*WHAT YOU WILL DO*: Filter the listing below down to the lines with the word "Devices" and copy those.
::::
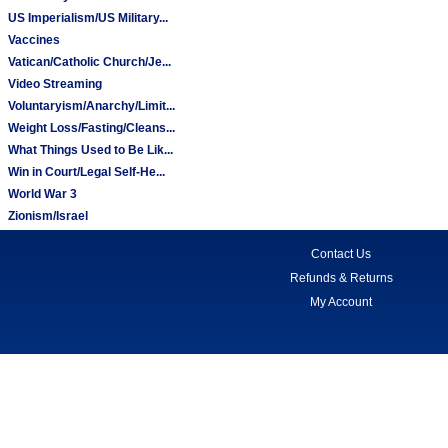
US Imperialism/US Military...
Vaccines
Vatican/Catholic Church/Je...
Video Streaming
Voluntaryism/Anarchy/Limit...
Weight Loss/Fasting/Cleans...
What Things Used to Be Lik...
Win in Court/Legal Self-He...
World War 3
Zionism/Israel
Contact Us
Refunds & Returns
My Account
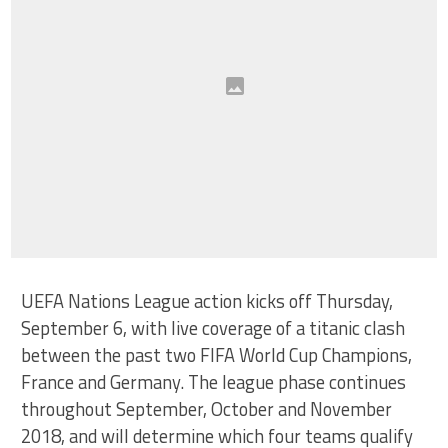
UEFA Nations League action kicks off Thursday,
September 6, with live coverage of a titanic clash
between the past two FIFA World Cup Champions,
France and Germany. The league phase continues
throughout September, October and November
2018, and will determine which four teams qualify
::::
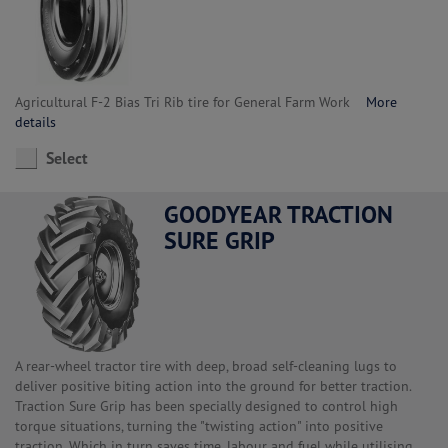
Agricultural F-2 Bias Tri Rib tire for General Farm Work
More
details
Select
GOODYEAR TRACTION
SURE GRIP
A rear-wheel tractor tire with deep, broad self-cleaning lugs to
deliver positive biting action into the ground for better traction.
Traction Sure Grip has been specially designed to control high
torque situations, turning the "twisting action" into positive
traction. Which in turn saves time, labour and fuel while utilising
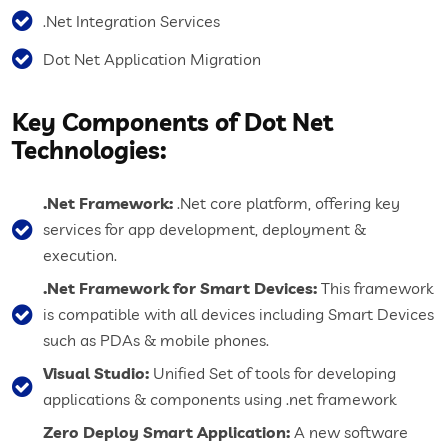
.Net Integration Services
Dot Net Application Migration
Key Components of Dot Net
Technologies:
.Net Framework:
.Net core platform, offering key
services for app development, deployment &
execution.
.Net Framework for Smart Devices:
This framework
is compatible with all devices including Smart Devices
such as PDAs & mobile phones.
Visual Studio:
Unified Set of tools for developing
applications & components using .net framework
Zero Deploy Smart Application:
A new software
::::
*FINAL ANSWER*:
.Net Framework for Smart Devices:
is compatible with all devices including Smart Devices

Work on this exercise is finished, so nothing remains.